Des rentrées pour l’Etat

C’est là  une optique financière et une vision économique nous oblige à  nous placer plutôt du côté des effets d’entraînement d’une telle décision sur les finances de l’Etat lui-même ainsi que sur l’économie et la croissance dans son ensemble.

Beaucoup pensent que les dernières augmentations des fonctionnaires sont trop lourdes pour l’Etat. C’est là une optique financière et une vision économique nous oblige à nous placer plutôt du côté des effets d’entraînement d’une telle décision sur les finances de l’Etat lui-même ainsi que sur l’économie et la croissance dans son ensemble.
En réduisant le circuit économique à son plus simple schéma, on remarquera qu’une augmentation des salaires des fonctionnaires, même par un déficit budgétaire, est susceptible d’engendrer une augmentation de la consommation dont une grande part alimentera immédiatement, grâce à la TVA, les caisses de l’Etat. L’accroissement de la consommation engendrera à son tour un accroissement de l’offre. Celle-ci provenant en partie de la production et/ou de l’importation, les recettes de l’Etat se verront augmenter des droits de douane et de l’IS et IGR.
La création d’emplois n’est pas la moindre de ces retombées positives. Car un accroissement de la production nécessite généralement un accroissement des capacités de production, principalement le capital humain. Les entreprises à court de capitaux, recourront éventuellement au marché financier ou à l’endettement bancaire. Chacun des circuits générant des profits de part et d’autre, et donc davantage de rentrées pour l’Etat.

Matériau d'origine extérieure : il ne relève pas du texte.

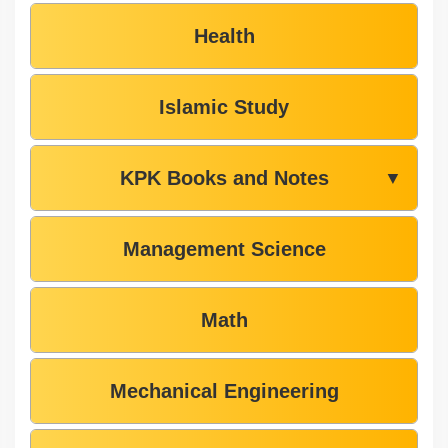
Health
Islamic Study
KPK Books and Notes
▼
Management Science
Math
Mechanical Engineering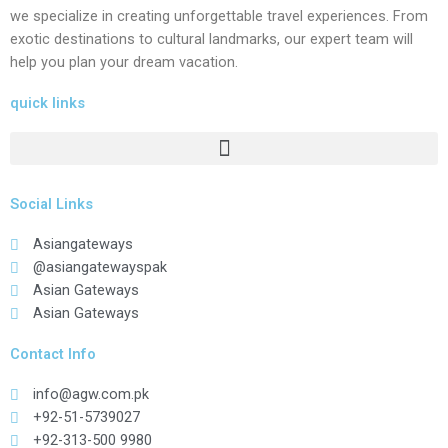
we specialize in creating unforgettable travel experiences. From
exotic destinations to cultural landmarks, our expert team will
help you plan your dream vacation.
quick links
Social Links
Asiangateways
@asiangatewayspak
Asian Gateways
Asian Gateways
Contact Info
info@agw.com.pk
+92-51-5739027
+92-313-500 9980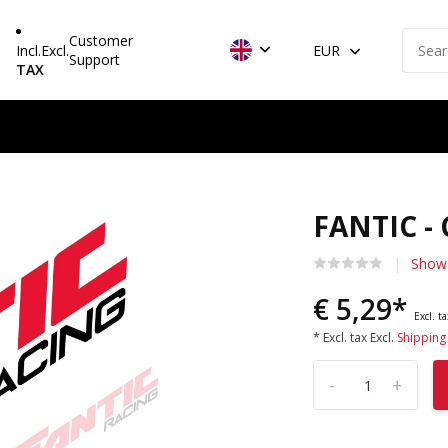
Customer
Incl.
Excl.
EUR
Support
TAX
FANTIC -
Show 
€ 5,29*
Excl. t
* Excl. tax Excl.
Shipping
-
+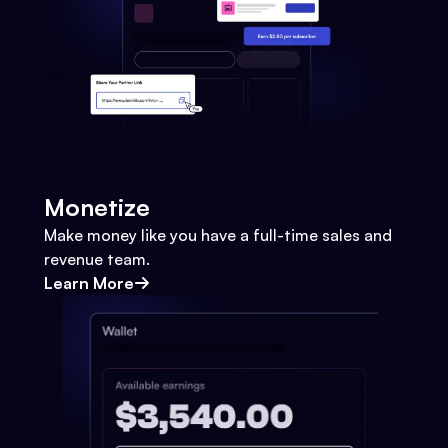
Monetize
Make money like you have a full-time sales and
revenue team.
Learn More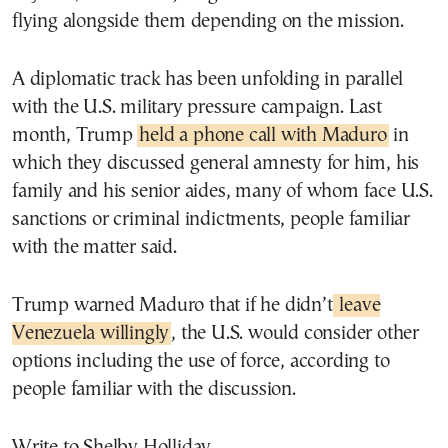
flying alongside them depending on the mission.
A diplomatic track has been unfolding in parallel
with the U.S. military pressure campaign. Last
month, Trump
held a phone call with Maduro
in
which they discussed general amnesty for him, his
family and his senior aides, many of whom face U.S.
sanctions or criminal indictments, people familiar
with the matter said.
Trump warned Maduro that if he didn’t
leave
Venezuela willingly
, the U.S. would consider other
options including the use of force, according to
people familiar with the discussion.
Write to Shelby Holliday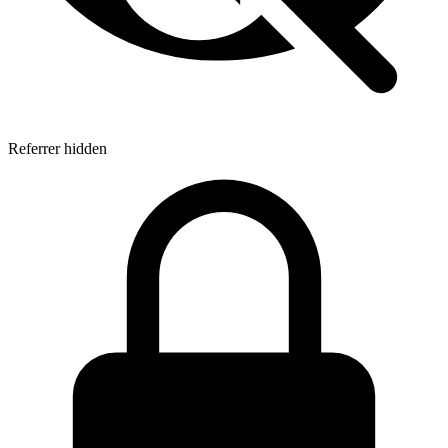
Referrer hidden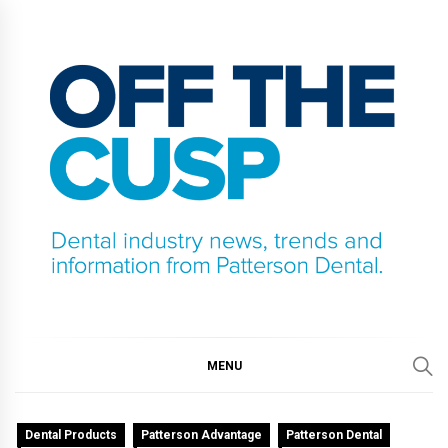
Skip
to
content
OFF THE CUSP
DENTAL INDUSTRY NEWS, TRENDS AND
INFORMATION FROM PATTERSON DENTAL.
MENU
Dental Products
Patterson Advantage
Patterson Dental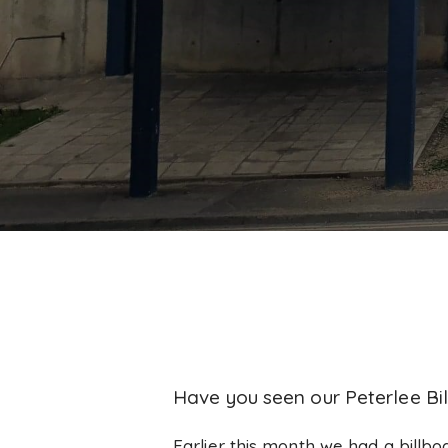
Have you seen our Peterlee Bi
Earlier this month we had a billbo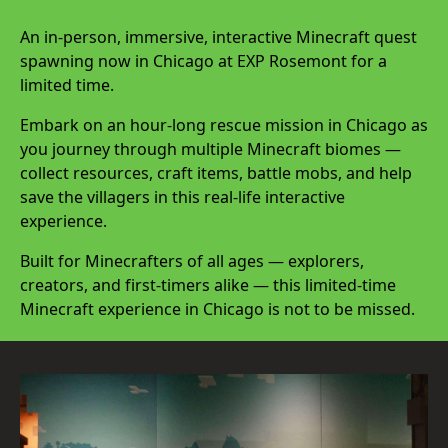
An in-person, immersive, interactive Minecraft quest
spawning now in Chicago at EXP Rosemont for a
limited time.
Embark on an hour-long rescue mission in Chicago as
you journey through multiple Minecraft biomes —
collect resources, craft items, battle mobs, and help
save the villagers in this real-life interactive
experience.
Built for Minecrafters of all ages — explorers,
creators, and first-timers alike — this limited-time
Minecraft experience in Chicago is not to be missed.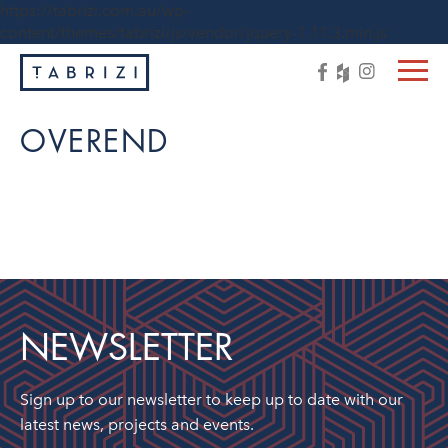
https://tabrizi.com.au/wp-
content/themes/tabrizi/js/vendor/jquery-1.11.3.min.js
OVEREND
NEWSLETTER
Sign up to our newsletter to keep up to date with our
latest news, projects and events.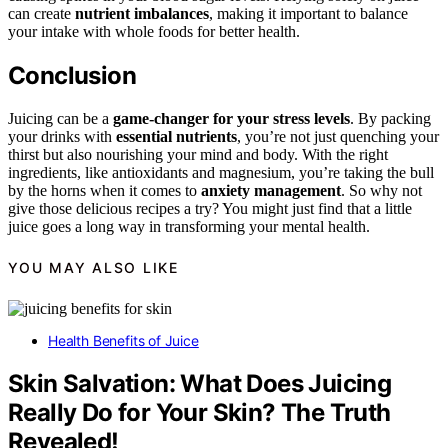
can create
nutrient imbalances
, making it important to balance
your intake with whole foods for better health.
Conclusion
Juicing can be a
game-changer for your stress levels
. By packing
your drinks with
essential nutrients
, you’re not just quenching your
thirst but also nourishing your mind and body. With the right
ingredients, like antioxidants and magnesium, you’re taking the bull
by the horns when it comes to
anxiety management
. So why not
give those delicious recipes a try? You might just find that a little
juice goes a long way in transforming your mental health.
YOU MAY ALSO LIKE
Health Benefits of Juice
Skin Salvation: What Does Juicing
Really Do for Your Skin? The Truth
Revealed!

Et j’en reste là.
La vraie question qu’on doit se poser est de savoir si cet argent va être rentabilisé ou non. Sur le marché de travail, toute augmentation de salaire traduit soit la rareté de la main-d’œuvre soit l’accompagnement d’une meilleure productivité. Il revient donc à l’Etat, face à l’abondance des ressources humaines, de rentabiliser ses fonctionnaires qui sont, au demeurant, enviés par une armée de chômeurs.